### [WHAT IS EXPECTED]
The response should consist of every line below, restated exactly, with no pictures.

---- RECORDS SHOWN

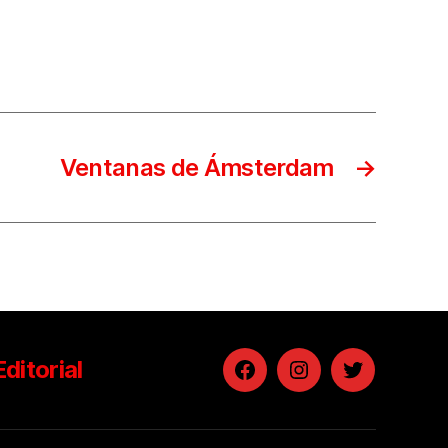
Ventanas de Ámsterdam
→
Editorial
Facebook
Instagram
Twitter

--------

### [ANSWER BOX]
Ventanas de Ámsterdam
→
Editorial
Facebook
Instagram
Twitter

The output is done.